# Fun things to do with laptop...practical or not.



## massahwahl (Jul 14, 2007)

So Ive been posting a lot of different things to do with my laptop just to try and get a new experience out of it. What are some cool things I could add to it, or manipulate or just change all around? Im looking for practical and impractical ideas at this time.
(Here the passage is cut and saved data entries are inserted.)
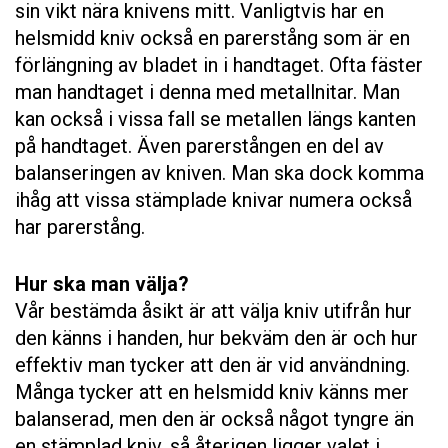
sin vikt nära knivens mitt. Vanligtvis har en
helsmidd kniv också en parerstång som är en
förlängning av bladet in i handtaget. Ofta fäster
man handtaget i denna med metallnitar. Man
kan också i vissa fall se metallen längs kanten
på handtaget. Även parerstången en del av
balanseringen av kniven. Man ska dock komma
ihåg att vissa stämplade knivar numera också
har parerstång.
Hur ska man välja?
Vår bestämda åsikt är att välja kniv utifrån hur
den känns i handen, hur bekväm den är och hur
effektiv man tycker att den är vid användning.
Många tycker att en helsmidd kniv känns mer
balanserad, men den är också något tyngre än
en stämplad kniv, så återigen ligger valet i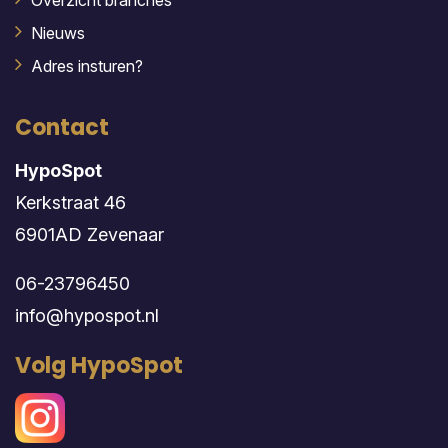
Overzicht branches
Nieuws
Adres insturen?
Contact
HypoSpot
Kerkstraat 46
6901AD Zevenaar
06-23796450
info@hypospot.nl
Volg HypoSpot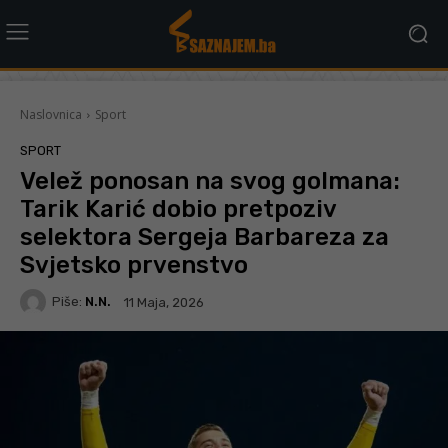
Naslovnica
Sport
SPORT
Velež ponosan na svog golmana:
Tarik Karić dobio pretpoziv
selektora Sergeja Barbareza za
Svjetsko prvenstvo
Piše:
N.N.
11 Maja, 2026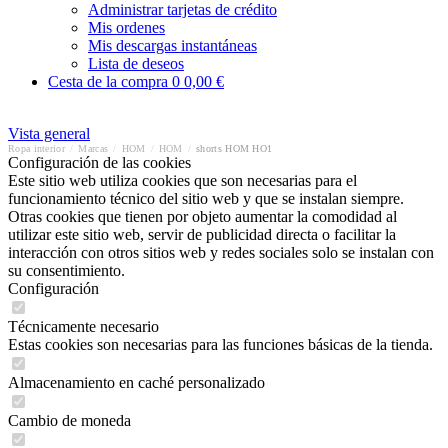
Administrar tarjetas de crédito
Mis ordenes
Mis descargas instantáneas
Lista de deseos
Cesta de la compra
0
0,00 €
Vista general
Ropa interior
/
Marcas
/
HOM
/
HOM
/
shorts HOM HO1
Configuración de las cookies
Este sitio web utiliza cookies que son necesarias para el
funcionamiento técnico del sitio web y que se instalan siempre.
Otras cookies que tienen por objeto aumentar la comodidad al
utilizar este sitio web, servir de publicidad directa o facilitar la
interacción con otros sitios web y redes sociales solo se instalan con
su consentimiento.
Configuración
Técnicamente necesario
Estas cookies son necesarias para las funciones básicas de la tienda.
Almacenamiento en caché personalizado
Cambio de moneda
Some things Ive tossed around so far:

1) Updating Processor
2) Trying Linux
3) Overclocking

Im looking for 'things to do just because I can do them' 

Heres what I have right now:

Compaq Presario R4000 Notebook

AMD Athlon 64 Processor
3200+
1.99 GHz

1.25 GB of RAM (Upgrading to a full 2 gigs soon)

Windows XP Home Edition SP2


----------



## Froboy7391_99 (Jul 15, 2007)

Try dropping it off some stairs, that happens alot at my school
Or throw it at someone your mad at, it works, really, i tried it(it was in a bag)


----------



## XxSNIPERxX (Jul 15, 2007)

Froboy7391_99 said:


> Try dropping it off some stairs, that happens alot at my school
> Or throw it at someone your mad at, it works, really, i tried it(it was in a bag)


 

haha thats a total nerd fight throwing computers and  parts at each other "here cop this 256mb GPU"


----------



## anothEr (Jul 15, 2007)

try undervolting. it will gain about 20 min or less of battery life. plus its shuts up the fan. =)


----------



## lhoney2 (Jul 24, 2007)

I would go for option #2 - put linux on it. Laptops are perfect for Linux because you can't play games on a Laptop anyway.  At least the laptops I roll with.
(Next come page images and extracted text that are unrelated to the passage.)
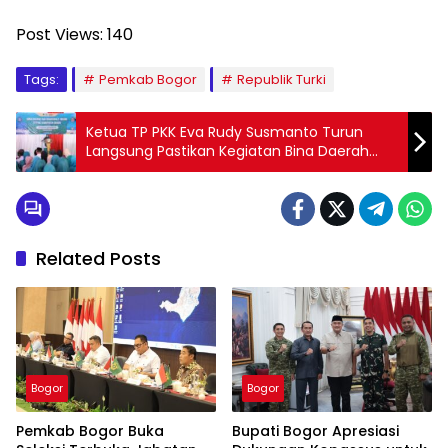
Post Views:
140
Tags:
Pemkab Bogor
Republik Turki
Ketua TP PKK Eva Rudy Susmanto Turun
Langsung Pastikan Kegiatan Bina Daerah
Berjalan Baik
Related Posts
Bogor
Bogor
Pemkab Bogor Buka
Bupati Bogor Apresiasi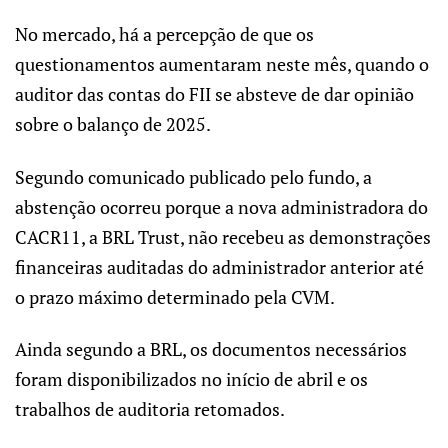
No mercado, há a percepção de que os
questionamentos aumentaram neste mês, quando o
auditor das contas do FII se absteve de dar opinião
sobre o balanço de 2025.
Segundo comunicado publicado pelo fundo, a
abstenção ocorreu porque a nova administradora do
CACR11, a BRL Trust, não recebeu as demonstrações
financeiras auditadas do administrador anterior até
o prazo máximo determinado pela CVM.
Ainda segundo a BRL, os documentos necessários
foram disponibilizados no início de abril e os
trabalhos de auditoria retomados.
Overclocking a laptop is probably not a good idea.  Anybody ever liquid cooled a laptop?

There - that's what you need to do.  Add a custom liquid cooling system to it.    That would be kinda neat.


----------



## lovely? (Jul 24, 2007)

yeah i could see this long tube sticking out of the back of my laptop now, and the cpu block protruding past where the bottom of my laptop should be. but hey, its a few C cooler


----------



## lhoney2 (Jul 24, 2007)

> yeah i could see this long tube sticking out of the back of my laptop now, and the cpu block protruding past where the bottom of my laptop should be. but hey, its a few C cooler



Thread title said "practical or not" so I gave one of each.


----------



## Deepblue (Jul 24, 2007)

Take it apart and build it back in Legos
something like this 
http://home.hawaii.rr.com/chowfamily/lego/


----------



## oscaryu1 (Jul 25, 2007)

^ Freakin' Awesome! Wish I didnt throw my legos out now...


----------



## Shane (Jul 25, 2007)

i dont think theres much you could do with it...its not a bad laptop spec wise imo.

i would probably put SUSE Linux & Vista dual booted on it when you get the 2Gb of ram but you probably dont have Vista or dont want to buy vista anyway but thats what i would do.

Vista should run ok i think.

i wouldnt try overclocking a lappy


----------